Study material:
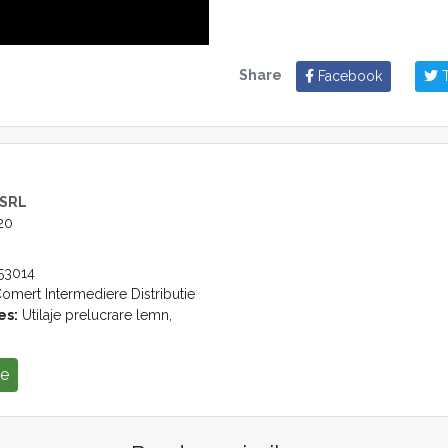
Interfață disponibilă în ch
⚙️ Date tehnice
Share
Facebook
T
ParametruValoareTensiune380V /
necesară0,6–0,8 MPaViteză apli
cm/sRază minimă prelucrareR
📦 Livrare și servicii incluse
 SRL
Prețul include
transport DAP la
 20
funcțiune
și
instruirea perso
53014
Garanție:
12 luni de la instalare
omert Intermediere Distributie
asigurate în post-garanție.
es:
Utilaje prelucrare lemn,
se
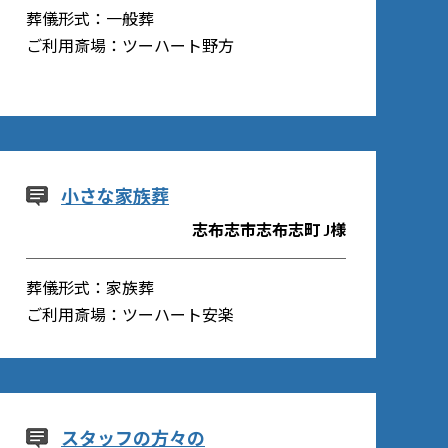
葬儀形式：一般葬
ご利用斎場：ツーハート野方
小さな家族葬
志布志市志布志町 J様
葬儀形式：家族葬
ご利用斎場：ツーハート安楽
スタッフの方々の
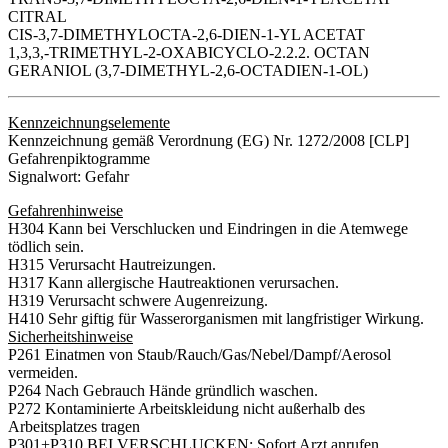
CITRAL
CIS-3,7-DIMETHYLOCTA-2,6-DIEN-1-YL ACETAT
1,3,3,-TRIMETHYL-2-OXABICYCLO-2.2.2. OCTAN
GERANIOL (3,7-DIMETHYL-2,6-OCTADIEN-1-OL)
Kennzeichnungselemente
Kennzeichnung gemäß Verordnung (EG) Nr. 1272/2008 [CLP]
Gefahrenpiktogramme
Signalwort: Gefahr
Gefahrenhinweise
H304 Kann bei Verschlucken und Eindringen in die Atemwege
tödlich sein.
H315 Verursacht Hautreizungen.
H317 Kann allergische Hautreaktionen verursachen.
H319 Verursacht schwere Augenreizung.
H410 Sehr giftig für Wasserorganismen mit langfristiger Wirkung.
Sicherheitshinweise
P261 Einatmen von Staub/Rauch/Gas/Nebel/Dampf/Aerosol
vermeiden.
P264 Nach Gebrauch Hände gründlich waschen.
P272 Kontaminierte Arbeitskleidung nicht außerhalb des
Arbeitsplatzes tragen
P301+P310 BEI VERSCHLUCKEN: Sofort Arzt anrufen.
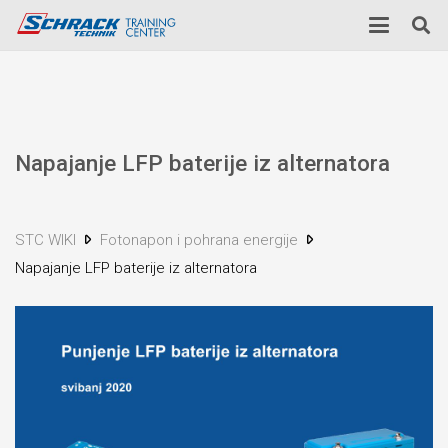
Napajanje LFP baterije iz alternatora
STC WIKI
Fotonapon i pohrana energije
Napajanje LFP baterije iz alternatora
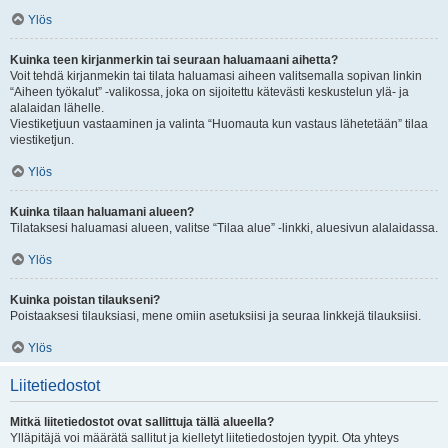
Ylös
Kuinka teen kirjanmerkin tai seuraan haluamaani aihetta?
Voit tehdä kirjanmekin tai tilata haluamasi aiheen valitsemalla sopivan linkin
“Aiheen työkalut” -valikossa, joka on sijoitettu kätevästi keskustelun ylä- ja
alalaidan lähelle.
Viestiketjuun vastaaminen ja valinta “Huomauta kun vastaus lähetetään” tilaa
viestiketjun.
Ylös
Kuinka tilaan haluamani alueen?
Tilataksesi haluamasi alueen, valitse “Tilaa alue” -linkki, aluesivun alalaidassa.
Ylös
Kuinka poistan tilaukseni?
Poistaaksesi tilauksiasi, mene omiin asetuksiisi ja seuraa linkkejä tilauksiisi.
Ylös
Liitetiedostot
Mitkä liitetiedostot ovat sallittuja tällä alueella?
Ylläpitäjä voi määrätä sallitut ja kielletyt liitetiedostojen tyypit. Ota yhteys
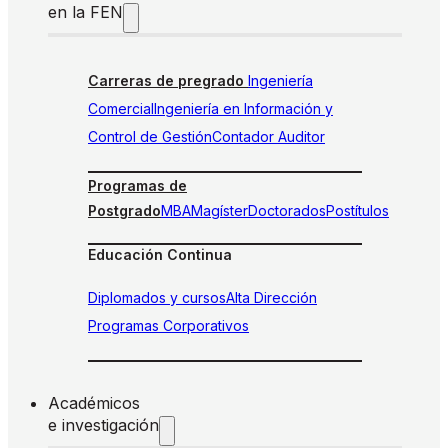
en la FEN
Carreras de pregrado
Ingeniería
Comercial
Ingeniería en Información y
Control de Gestión
Contador Auditor
Programas de
Postgrado
MBA
Magíster
Doctorados
Postítulos
Educación Continua
Diplomados y cursos
Alta Dirección
Programas Corporativos
Académicos
e investigación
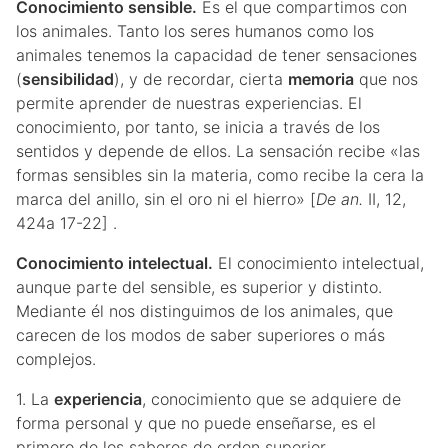
Conocimiento sensible.
Es el que compartimos con
los animales. Tanto los seres humanos como los
animales tenemos la capacidad de tener sensaciones
(
sensibilidad
), y de recordar, cierta
memoria
que nos
permite aprender de nuestras experiencias. El
conocimiento, por tanto, se inicia a través de los
sentidos y depende de ellos. La sensación recibe «las
formas sensibles sin la materia, como recibe la cera la
marca del anillo, sin el oro ni el hierro» [
De an.
II, 12,
424a 17-22] .
Conocimiento intelectual.
El conocimiento intelectual,
aunque parte del sensible, es superior y distinto.
Mediante él nos distinguimos de los animales, que
carecen de los modos de saber superiores o más
complejos.
1. La
experiencia
, conocimiento que se adquiere de
forma personal y que no puede enseñarse, es el
primero de los saberes de orden superior.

Your task: Lines containing the word "haluamasi" are to be located in the entries and copied.

Output of the task:
Voit tehdä kirjanmekin tai tilata haluamasi aiheen valitsemalla sopivan linkin
Tilataksesi haluamasi alueen, valitse “Tilaa alue” -linkki, aluesivun alalaidassa.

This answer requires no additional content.